_Task prompt_. With the string "ikke" as the filter, copy each matching line from the records.

_Record extracts_.

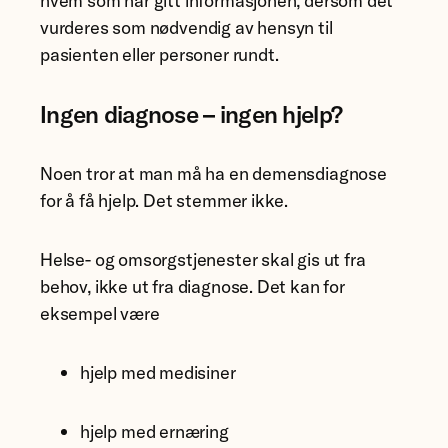
hvem som har gitt informasjonen, dersom det
vurderes som nødvendig av hensyn til
pasienten eller personer rundt.
Ingen diagnose – ingen hjelp?
Noen tror at man må ha en demensdiagnose
for å få hjelp. Det stemmer ikke.
Helse- og omsorgstjenester skal gis ut fra
behov, ikke ut fra diagnose. Det kan for
eksempel være
hjelp med medisiner
hjelp med ernæring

_Result of the task_.
for å få hjelp. Det stemmer ikke.
behov, ikke ut fra diagnose. Det kan for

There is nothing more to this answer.